#### [DIRECTIONS FOR THIS TASK]
Set the pictures aside and return each record below precisely as written.

#### [DATA RECORDS]
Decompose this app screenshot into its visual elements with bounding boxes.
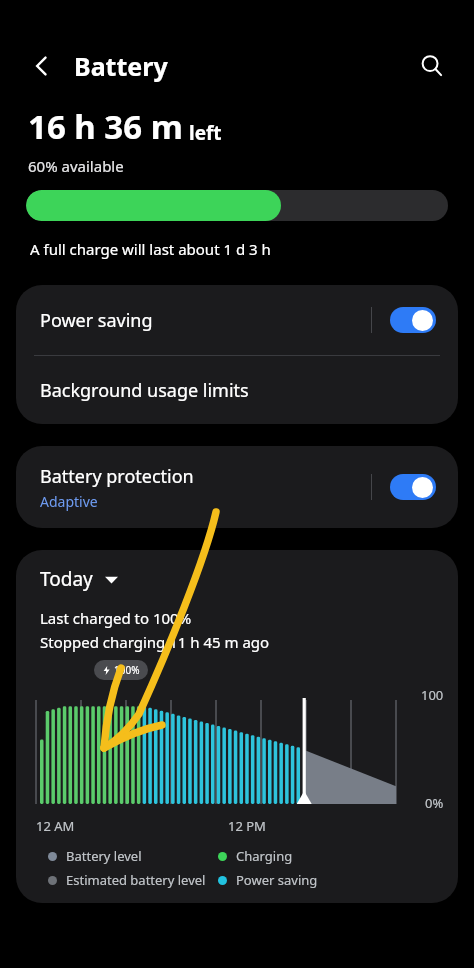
staticText: 0% (425, 794, 444, 812)
button[interactable]: Back (22, 46, 62, 86)
button[interactable]: Background usage limits (16, 356, 458, 424)
staticText: 16 h 36 m (28, 104, 183, 149)
staticText: 60% available (28, 156, 124, 176)
staticText: A full charge will last about 1 d 3 h (30, 239, 271, 259)
button[interactable]: Toggle (390, 474, 436, 500)
button[interactable]: Today (40, 566, 118, 592)
button[interactable]: Search (410, 44, 454, 88)
staticText: left (189, 120, 222, 146)
staticText: Battery level (66, 847, 142, 865)
staticText: 100 (421, 686, 444, 704)
staticText: Adaptive (40, 492, 98, 511)
button[interactable]: Toggle (390, 307, 436, 333)
staticText: Stopped charging 11 h 45 m ago (40, 632, 270, 652)
staticText: Power saving (236, 871, 318, 889)
staticText: Today (40, 566, 93, 592)
staticText: Estimated battery level (66, 871, 206, 889)
button[interactable]: Power saving (16, 285, 458, 355)
staticText: Battery (74, 49, 168, 83)
staticText: 12 AM (36, 817, 75, 835)
staticText: 12 PM (228, 817, 266, 835)
button[interactable]: Battery protection (16, 446, 458, 528)
staticText: Background usage limits (40, 378, 249, 403)
staticText: Battery protection (40, 464, 194, 489)
staticText: 100% (114, 663, 140, 677)
staticText: Charging (236, 847, 293, 865)
staticText: Power saving (40, 308, 153, 333)
staticText: Last charged to 100% (40, 608, 192, 628)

#### [RESPONSE]
Decompose this app screenshot into its visual elements with bounding boxes.
staticText: 0% (425, 794, 444, 812)
button[interactable]: Back (22, 46, 62, 86)
button[interactable]: Background usage limits (16, 356, 458, 424)
staticText: 16 h 36 m (28, 104, 183, 149)
staticText: 60% available (28, 156, 124, 176)
staticText: A full charge will last about 1 d 3 h (30, 239, 271, 259)
button[interactable]: Toggle (390, 474, 436, 500)
button[interactable]: Today (40, 566, 118, 592)
button[interactable]: Search (410, 44, 454, 88)
staticText: left (189, 120, 222, 146)
staticText: Battery level (66, 847, 142, 865)
staticText: 100 (421, 686, 444, 704)
staticText: Adaptive (40, 492, 98, 511)
button[interactable]: Toggle (390, 307, 436, 333)
staticText: Stopped charging 11 h 45 m ago (40, 632, 270, 652)
staticText: Power saving (236, 871, 318, 889)
staticText: Today (40, 566, 93, 592)
staticText: Estimated battery level (66, 871, 206, 889)
button[interactable]: Power saving (16, 285, 458, 355)
staticText: Battery (74, 49, 168, 83)
staticText: 12 AM (36, 817, 75, 835)
staticText: 12 PM (228, 817, 266, 835)
button[interactable]: Battery protection (16, 446, 458, 528)
staticText: Background usage limits (40, 378, 249, 403)
staticText: Battery protection (40, 464, 194, 489)
staticText: 100% (114, 663, 140, 677)
staticText: Charging (236, 847, 293, 865)
staticText: Power saving (40, 308, 153, 333)
staticText: Last charged to 100% (40, 608, 192, 628)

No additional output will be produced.